[Saved entries]
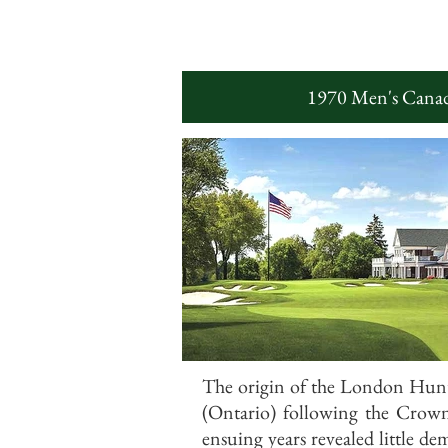
1970 Men's Canad
The origin of the London Hunt
(Ontario) following the Crown
ensuing years revealed little de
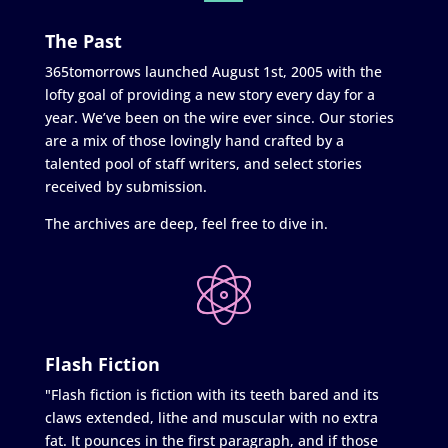
The Past
365tomorrows launched August 1st, 2005 with the
lofty goal of providing a new story every day for a
year. We’ve been on the wire ever since. Our stories
are a mix of those lovingly hand crafted by a
talented pool of staff writers, and select stories
received by submission.
The archives are deep, feel free to dive in.
Flash Fiction
"Flash fiction is fiction with its teeth bared and its
claws extended, lithe and muscular with no extra
fat. It pounces in the first paragraph, and if those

▶ [Exercise aim]: Skipping the pictures, output the entries exactly as they appear above.

▶ [Task output]:
1970 Men's Canad
The origin of the London Hunt
(Ontario) following the Crown
ensuing years revealed little de
The Past
365tomorrows launched August 1st, 2005 with the
lofty goal of providing a new story every day for a
year. We’ve been on the wire ever since. Our stories
are a mix of those lovingly hand crafted by a
talented pool of staff writers, and select stories
received by submission.
The archives are deep, feel free to dive in.
Flash Fiction
"Flash fiction is fiction with its teeth bared and its
claws extended, lithe and muscular with no extra
fat. It pounces in the first paragraph, and if those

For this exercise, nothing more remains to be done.